Ocasio-Cortez has been compared to Perón before, on both sides of the partisan divide, including by the Republican commentator Charlie Sykes in remarks to the Guardian.

Trump has not previously made the comparison. But he did write in a 2004 book that his “favorite Broadway show is Evita by Andrew Lloyd Webber, starring Patti LuPone. I saw it six times, mostly with [his first wife] Ivana.”

It may be Trump sees himself as a modern-day Evita. Speaking to ABC News in 2018, Amanda Eubanks Winkler, an associate professor of music history and culture at Syracuse University, drew direct comparisons.

Evita, she said, “was star of radio dramas and to a lesser extent film in Argentina, and then she went on and had this political career and political power”.

In Trump’s 2016 campaign, Eubanks Winkler said, the billionaire reality TV star echoed Evita’s appeal to the “Descamisados”, or “shirtless ones”, by “trying to reach out to people, working class people and you can see that in terms of the demographics of folks who voted for him”.

On Sunday afternoon, Ocasio-Cortez responded to the Guardian’s story In similar fashion, with a series of tweets. Attributing quotes to “Evita Perón”, she wrote: “I know that, like every woman of the people, I have more strength than I appear to have.”

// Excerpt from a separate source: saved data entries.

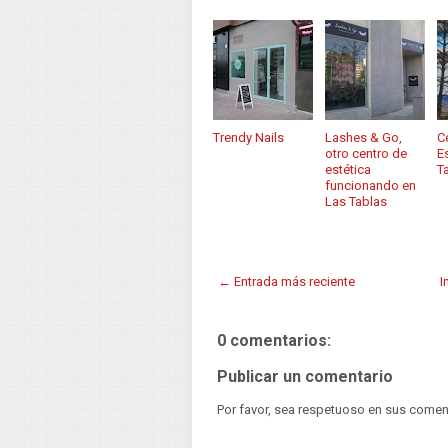
Trendy Nails
Lashes & Go,
C
otro centro de
E
estética
T
funcionando en
Las Tablas
← Entrada más reciente
I
0 comentarios:
Publicar un comentario
Por favor, sea respetuoso en sus comen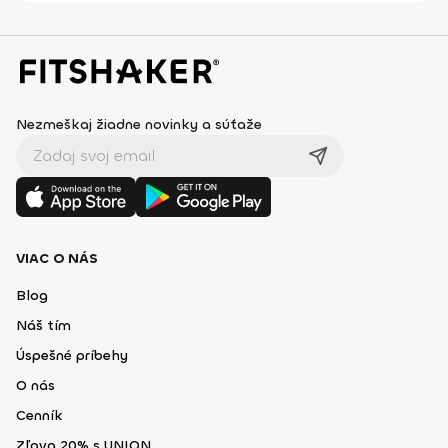
Nezmeškaj žiadne novinky a súťaže
VIAC O NÁS
Blog
Náš tím
Úspešné príbehy
O nás
Cenník
Zľava 20% s UNION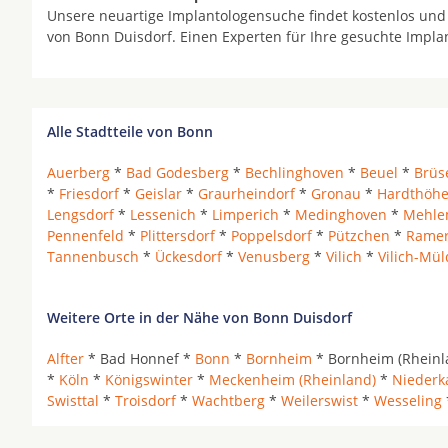
Unsere neuartige Implantologensuche findet kostenlos und
von Bonn Duisdorf. Einen Experten für Ihre gesuchte Impla
Alle Stadtteile von Bonn
Auerberg
*
Bad Godesberg
*
Bechlinghoven
*
Beuel
*
Brüs
*
Friesdorf
*
Geislar
*
Graurheindorf
*
Gronau
*
Hardthöh
Lengsdorf
*
Lessenich
*
Limperich
*
Medinghoven
*
Mehl
Pennenfeld
*
Plittersdorf
*
Poppelsdorf
*
Pützchen
*
Ramer
Tannenbusch
*
Ückesdorf
*
Venusberg
*
Vilich
*
Vilich-Mül
Weitere Orte in der Nähe von Bonn Duisdorf
Alfter
* Bad Honnef *
Bonn
*
Bornheim
* Bornheim (Rheinla
*
Köln
*
Königswinter
*
Meckenheim (Rheinland)
*
Niederk
Swisttal
*
Troisdorf
*
Wachtberg
*
Weilerswist
*
Wesseling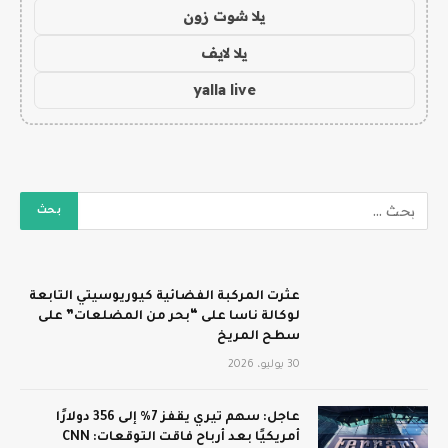
يلا شوت زون
يلا لايف
yalla live
عثرت المركبة الفضائية كيوريوسيتي التابعة
لوكالة ناسا على “بحر من المضلعات” على
سطح المريخ
30 يوليو، 2026
عاجل: سهم تيري يقفز 7% إلى 356 دولارًا
أمريكيًا بعد أرباح فاقت التوقعات: CNN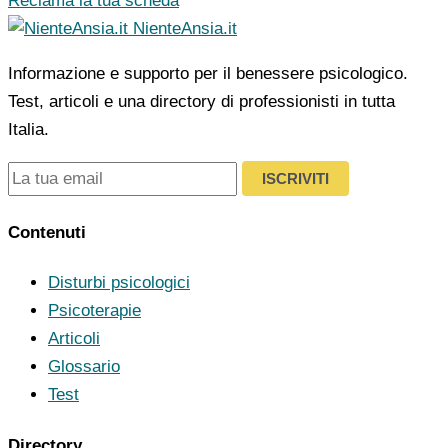
Reclama la tua scheda
NienteAnsia.it
Informazione e supporto per il benessere psicologico.
Test, articoli e una directory di professionisti in tutta
Italia.
ISCRIVITI
Contenuti
Disturbi psicologici
Psicoterapie
Articoli
Glossario
Test
Directory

She added: “I had watched for many years and seen how a few rich families held much of Argentina’s wealth and power in their hands. So the government brought in an eight-hour working day, sickness pay and fair wages to give poor workers a fair go.”

Ocasio-Cortez’s tweets were greeted by some with reference to a lingering sore in Argentinian history: the Perón government’s harbouring of Nazi war criminals, including Adolf Eichmann and Josef Mengele, after the second world war.

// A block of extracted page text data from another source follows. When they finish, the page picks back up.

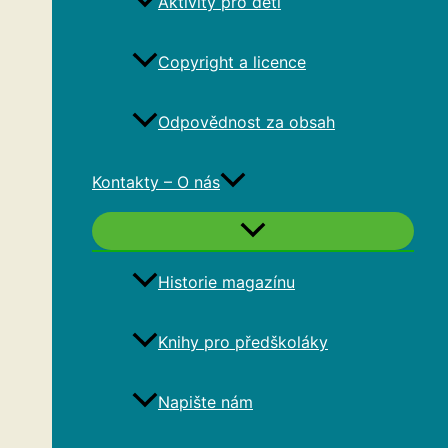
Aktivity pro děti
Copyright a licence
Odpovědnost za obsah
Kontakty – O nás
Historie magazínu
Knihy pro předškoláky
Napište nám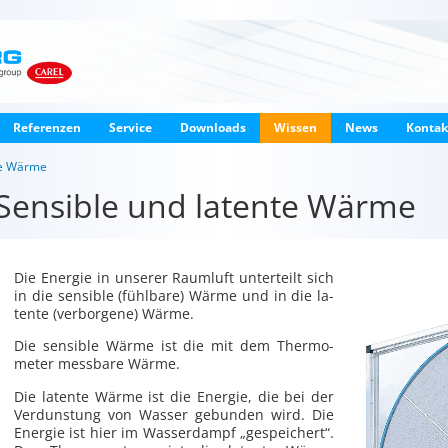
Referenzen
Service
Downloads
Wissen
News
Kontak
te Wärme
Sensible und latente Wärme
Die En­er­gie in un­se­rer Raum­luft un­ter­teilt sich
in die sen­si­ble (fühl­ba­re) Wärme und in die la­
ten­te (ver­bor­ge­ne) Wärme.
Die sen­si­ble Wärme ist die mit dem Ther­mo­
me­ter mess­ba­re Wärme.
Die la­ten­te Wärme ist die En­er­gie, die bei der
Ver­duns­tung von Was­ser ge­bun­den wird. Die
En­er­gie ist hier im Was­ser­dampf „ge­spei­chert“.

She’s got talent. Now, that’s the good news. The bad news: she doesn’t know anything

In American Carnage, Trump says he first saw Ocasio-Cortez during her primary against Crowley, while watching TV with political advisers.

“I see a young woman,” he says, “ranting and raving like a lunatic on a street corner, and I said: ‘That’s interesting, go back.’”

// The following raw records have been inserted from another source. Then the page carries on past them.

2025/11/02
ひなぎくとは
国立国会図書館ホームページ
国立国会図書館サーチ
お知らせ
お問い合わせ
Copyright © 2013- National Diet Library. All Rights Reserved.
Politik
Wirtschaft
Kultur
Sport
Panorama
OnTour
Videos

Alberta then says Trump “became enamored” and “starstruck” by Ocasio-Cortez.

“I called her Eva Perón,” Trump says. “I said, ‘That’s Eva Perón. That’s Evita.”

Alberta writes that Trump, whom he interviewed for the book in late 2018, “places a comically exotic emphasis on the nickname: Ah-vit-tah.” He also reports that Trump treated Ocasio-Cortez’s victory over Crowley as a chance to remind his advisers he is “good at talent. I spotted talent. She’s got a certain talent.”

Trump does row back on his praise, telling Alberta: “She’s got talent. Now, that’s the good news. The bad news: she doesn’t know anything. She’s got a good sense, an ‘it’ factor, which is pretty good, but she knows nothing. But with time, she has real potential.”

Ocasio-Cortez has become one of the most recognised Democrats in the US.

Her youth and her socialist policies, her candor and her canny use of social media have proved powerful tools in making a place for herself in the Democratic party and as a leading critic of Trump.

Trump has criticized her in return but has also shown apparent fondness. For example, in April he said that although the Green New Deal would not prove an electoral winner, it was the work of “a young bartender” – a reference to Ocasio-Cortez’s job before politics – whom he called “a wonderful young woman”.

In the past week, Ocasio-Cortez has condemned Ivanka Trump’s diplomatic efforts at the G20 in Osaka, Japan, and criticised Trump’s spending on his 4 July event on the National Mall.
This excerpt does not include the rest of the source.